E a cada palavra ela revirava seus olhos.
- Ordinárias. - Cruzou seus braços - São tão previsíveis, nunca trocam o disco!
Há séculos ouvindo o quão cruel era, ela criou uma casca, por fora fingia não ligar mas por dentro sentia um turbilhão de emoções, queria ser inabalável mas já estava cansada de ser temida e odiada.
- Esse sofrimento é culpa da morte. - Gritava a viúva.
De todas as terríveis atribuições a seu respeito, culpada era de longe sua favorita, ao contrário, Morte jamais entendeu o motivo de a culparem pelas escolhas que as pessoas faziam, ou simplesmente por fazer aquilo pelo qual ela foi criada.

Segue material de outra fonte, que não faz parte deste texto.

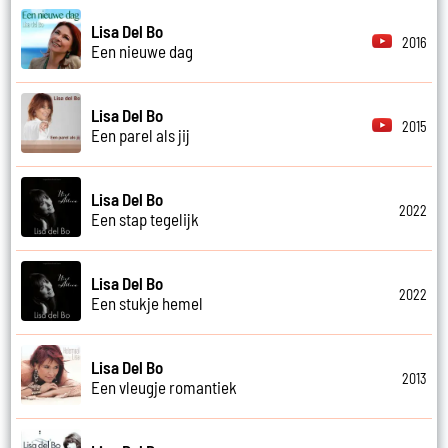
Lisa Del Bo
2016
Een nieuwe dag
Lisa Del Bo
2015
Een parel als jij
Lisa Del Bo
2022
Een stap tegelijk
Lisa Del Bo
2022
Een stukje hemel
Lisa Del Bo
2013
Een vleugje romantiek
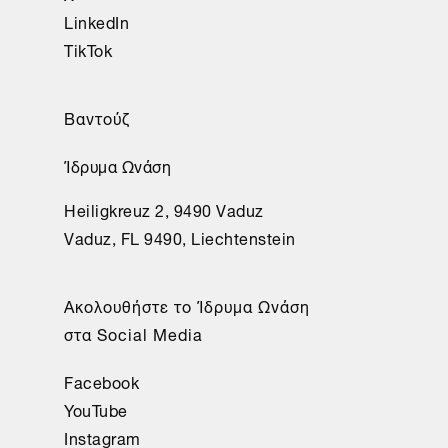
LinkedIn
TikTok
Βαντούζ
Ίδρυμα Ωνάση
Heiligkreuz 2, 9490 Vaduz
Vaduz, FL 9490, Liechtenstein
Aκολουθήστε το Ίδρυμα Ωνάση
στα Social Media
Facebook
YouTube
Instagram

Presa nesses sentimentos ela mantinha os olhos, por trás das lentes escuras, fixos na viúva, que estava para começar o maior espetáculo dramático que todos os presentes podiam imaginar.
A mulher mediana, já desgrenhada por causa de sua histérica tristeza, agora se aproximava do falecido e se debruçava, levantava e debruçava de novo a cada grito que dava, sem perceber que toda vez que repetia esse padrão o suporte que segurava o caixão cedia, até que não aguentou o peso e quebrou.
O caixão, ainda aberto, caiu na cova levando a viúva junto, que agora chegava ao ápice de seu drama.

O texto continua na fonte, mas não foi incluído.